Cycling the dirt tracks around Karratha has aided our tolerance of heat in the Pilbara, something that has been work in progress for us winter dwellers. One Saturday morning we planned to leave the regional town on the road bikes for a cycle inland towards the Millstream area, we like to think of it as an adventure. The maiden road bike ride since Perth and into rugged land and little else, it is all for the taking of outdoor enthusiasts and we’re giving it a go!
I was experiencing some nervous feelings before the ride which was strange because I have really been enjoying mountain biking the local bush trails. I think it was more the inexperience of being exposed (far away from town) on the highway where vehicles including road trains travel long stretches at high speeds. Slightly different to the cycling experiences in Perth and in hind sight, I was still building up the Pilbara grit and yet to adjust to details like the heat, road surface and remote scenery.
Equipped with backpacks and water, we set out early Sunday morning taking Dampier road to Madigan road where after a straight 7.4 km stretch we regrouped at the Coles Express station located at Stove Hill along the north west coastal highway.

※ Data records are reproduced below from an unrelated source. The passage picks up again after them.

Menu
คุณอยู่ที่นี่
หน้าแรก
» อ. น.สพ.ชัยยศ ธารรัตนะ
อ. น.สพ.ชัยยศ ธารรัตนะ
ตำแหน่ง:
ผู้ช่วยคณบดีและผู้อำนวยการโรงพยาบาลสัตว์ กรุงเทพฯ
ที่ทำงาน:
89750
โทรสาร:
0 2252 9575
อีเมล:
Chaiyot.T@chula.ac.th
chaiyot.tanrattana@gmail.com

Who left the stove on, it’s hot hey!?
Departing the petrol station was the first milestone, the absolute border of our comfort zone and into terrain dominated by an expanse of dry spinifex covered plains on either side of the bitumen road. No shops or services. Trees far away, growing in a creek bed somewhere in the yonder but no where near our route. While it was warm, it was also humid, I was covered up which assisted in me keeping somewhat cooler though feeling sweaty at the same time. It was not hot to the point where we were white from salt like the railway workers experienced building the lines and for that I was grateful. We spot a beautiful wedge tail eagle perched on a rock watching us pass by, somewhat of a regular occurrence in the area is to see these grandly looking birds. On the bike I see a lot of animals around in the Pilbara, it’s amazing how they thrive in a such a hot environment.
A few mining vehicles pass and it’s their flags that we spot on the horizon, the vehicles slow as they approach us which we appreciate. When the odd road train zooms past we pull completely over given the single carriageway isn’t exactly spacious and they are scary even when we are stationary on the road.

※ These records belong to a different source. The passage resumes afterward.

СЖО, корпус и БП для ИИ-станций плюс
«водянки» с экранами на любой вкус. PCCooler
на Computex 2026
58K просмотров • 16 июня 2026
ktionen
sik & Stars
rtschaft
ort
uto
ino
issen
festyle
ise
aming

In between the adrenaline of actually being out on the road and witnessing the smallest of details, there is a mentally demanding aspect to the ride, the scenery doesn’t change on the straight road, it is the same for a long time which I struggle with as I generally rely on the scenery as a distraction from the growing fatigue in the legs. The rocky ridge up ahead looks like a interesting feature to check out but we never reach it on this ride. Maybe it is a mirage.

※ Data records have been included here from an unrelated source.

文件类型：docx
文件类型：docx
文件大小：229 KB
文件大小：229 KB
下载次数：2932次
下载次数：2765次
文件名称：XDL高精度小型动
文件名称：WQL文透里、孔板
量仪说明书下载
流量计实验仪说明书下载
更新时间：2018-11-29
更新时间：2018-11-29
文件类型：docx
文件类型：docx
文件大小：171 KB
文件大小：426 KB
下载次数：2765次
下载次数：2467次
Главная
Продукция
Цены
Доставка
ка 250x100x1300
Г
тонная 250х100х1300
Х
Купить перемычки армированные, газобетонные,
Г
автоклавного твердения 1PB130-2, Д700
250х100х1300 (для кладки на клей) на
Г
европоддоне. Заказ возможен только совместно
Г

10 kilometres come and go pedalling the wheels of the bike across the straight flat plain.
Up ahead a landmark comes into sight and it’s not an mirage, flood markers standing two metres high. Until we experienced a rain event (mind you, a mild one) it was hard to imagine these arid plains would flood to such heights, but never question mother nature as it could be one of those, once in a century events. We stop, lean the bikes on the markers and take some cheeky photos whilst also eating some snacks in the full sun.
We have cycled two roads, crossed a train track and went through one traffic light intersection. The road is flat and there isn’t a presence of wind.
I look around to observe the surroundings, the sun is baring all and the sky an arctic blue, the red dirt covered in sprawling spinifex grass is a different kind of beautiful. Close to Karratha, the land shows signs of disturbance in the form of pastoral stations and 4WD activities. On a drive further out to Millstream, the unique biodiversity of the area appears and worth taking the trip to see.
We turn around and head in the same direction back to Karratha, this time we hear the rumblings of the iron ore train with three locomotives catching up to us and carrying hundreds of carts filled with iron ore enroute to the coast for shipment. The iron ore trains are something to experience standing on the side of the road, the movement and sound is astounding. While not a tourist attraction per se, it can be sighted along the road between Dampier to Tom Price. Below is a photo I captured on a separate trip, I stop counting the carts after 100!
The bike ride covered a distance of 39.88 km over a minor elevation of 81 metres and the after thoughts were definitely positive ones. The Pilbara has this power of making one feel that their occupation in the region is small and insignificant, and so to complete an activity in such a vast harsh environment is definitely character building.